The data Block Start

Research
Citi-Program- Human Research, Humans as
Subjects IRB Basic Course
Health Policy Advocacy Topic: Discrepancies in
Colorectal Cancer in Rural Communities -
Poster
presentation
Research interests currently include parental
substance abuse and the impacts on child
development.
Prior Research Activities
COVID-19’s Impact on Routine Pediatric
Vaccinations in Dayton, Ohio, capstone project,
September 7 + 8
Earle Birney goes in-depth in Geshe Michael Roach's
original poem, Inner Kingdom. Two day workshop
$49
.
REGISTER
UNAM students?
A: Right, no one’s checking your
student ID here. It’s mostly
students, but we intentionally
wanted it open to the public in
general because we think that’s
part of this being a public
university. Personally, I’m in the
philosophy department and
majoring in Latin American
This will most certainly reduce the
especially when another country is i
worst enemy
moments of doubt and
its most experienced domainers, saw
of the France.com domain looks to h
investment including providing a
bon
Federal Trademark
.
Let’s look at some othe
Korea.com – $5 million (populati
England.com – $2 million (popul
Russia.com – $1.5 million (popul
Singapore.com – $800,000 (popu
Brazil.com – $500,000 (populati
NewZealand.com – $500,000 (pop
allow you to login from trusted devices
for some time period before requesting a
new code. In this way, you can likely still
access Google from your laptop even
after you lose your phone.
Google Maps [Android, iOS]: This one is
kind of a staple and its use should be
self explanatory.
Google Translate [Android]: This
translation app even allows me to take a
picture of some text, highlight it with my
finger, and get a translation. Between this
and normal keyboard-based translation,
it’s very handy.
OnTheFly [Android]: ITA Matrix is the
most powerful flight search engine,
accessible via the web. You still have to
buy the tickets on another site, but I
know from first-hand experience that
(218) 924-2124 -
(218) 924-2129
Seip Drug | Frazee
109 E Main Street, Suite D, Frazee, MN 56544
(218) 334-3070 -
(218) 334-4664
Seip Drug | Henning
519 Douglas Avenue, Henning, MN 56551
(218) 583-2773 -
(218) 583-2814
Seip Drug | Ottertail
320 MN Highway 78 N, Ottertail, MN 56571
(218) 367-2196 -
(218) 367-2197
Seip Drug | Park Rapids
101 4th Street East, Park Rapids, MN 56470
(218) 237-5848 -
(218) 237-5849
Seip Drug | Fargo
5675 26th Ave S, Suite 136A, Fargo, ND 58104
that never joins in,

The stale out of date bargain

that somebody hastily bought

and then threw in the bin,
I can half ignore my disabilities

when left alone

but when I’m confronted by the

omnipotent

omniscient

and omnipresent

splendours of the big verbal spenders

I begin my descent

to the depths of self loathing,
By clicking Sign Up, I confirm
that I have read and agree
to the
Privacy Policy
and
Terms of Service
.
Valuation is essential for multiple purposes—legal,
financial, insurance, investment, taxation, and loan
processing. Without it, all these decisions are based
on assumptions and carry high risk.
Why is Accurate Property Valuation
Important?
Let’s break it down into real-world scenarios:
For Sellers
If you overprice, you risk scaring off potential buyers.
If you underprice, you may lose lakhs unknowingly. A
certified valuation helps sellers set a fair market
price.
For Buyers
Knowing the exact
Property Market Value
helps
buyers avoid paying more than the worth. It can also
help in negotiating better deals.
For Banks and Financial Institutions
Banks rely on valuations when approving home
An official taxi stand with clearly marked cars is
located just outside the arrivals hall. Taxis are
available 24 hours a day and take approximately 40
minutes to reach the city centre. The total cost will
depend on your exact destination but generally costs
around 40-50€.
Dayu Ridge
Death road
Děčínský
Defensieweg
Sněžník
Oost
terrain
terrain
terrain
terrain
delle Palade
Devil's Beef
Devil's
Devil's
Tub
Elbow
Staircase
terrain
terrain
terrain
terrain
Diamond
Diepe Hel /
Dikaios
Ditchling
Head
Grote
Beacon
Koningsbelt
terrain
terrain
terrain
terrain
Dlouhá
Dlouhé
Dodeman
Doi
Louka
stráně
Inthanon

The data Block End

Exactly and exclusively, repeat the lines from the line that contains "By clicking Sign Up, I confirm" through the end of the records, both ends included.

By clicking Sign Up, I confirm
that I have read and agree
to the
Privacy Policy
and
Terms of Service
.
Valuation is essential for multiple purposes—legal,
financial, insurance, investment, taxation, and loan
processing. Without it, all these decisions are based
on assumptions and carry high risk.
Why is Accurate Property Valuation
Important?
Let’s break it down into real-world scenarios:
For Sellers
If you overprice, you risk scaring off potential buyers.
If you underprice, you may lose lakhs unknowingly. A
certified valuation helps sellers set a fair market
price.
For Buyers
Knowing the exact
Property Market Value
helps
buyers avoid paying more than the worth. It can also
help in negotiating better deals.
For Banks and Financial Institutions
Banks rely on valuations when approving home
An official taxi stand with clearly marked cars is
located just outside the arrivals hall. Taxis are
available 24 hours a day and take approximately 40
minutes to reach the city centre. The total cost will
depend on your exact destination but generally costs
around 40-50€.
Dayu Ridge
Death road
Děčínský
Defensieweg
Sněžník
Oost
terrain
terrain
terrain
terrain
delle Palade
Devil's Beef
Devil's
Devil's
Tub
Elbow
Staircase
terrain
terrain
terrain
terrain
Diamond
Diepe Hel /
Dikaios
Ditchling
Head
Grote
Beacon
Koningsbelt
terrain
terrain
terrain
terrain
Dlouhá
Dlouhé
Dodeman
Doi
Louka
stráně
Inthanon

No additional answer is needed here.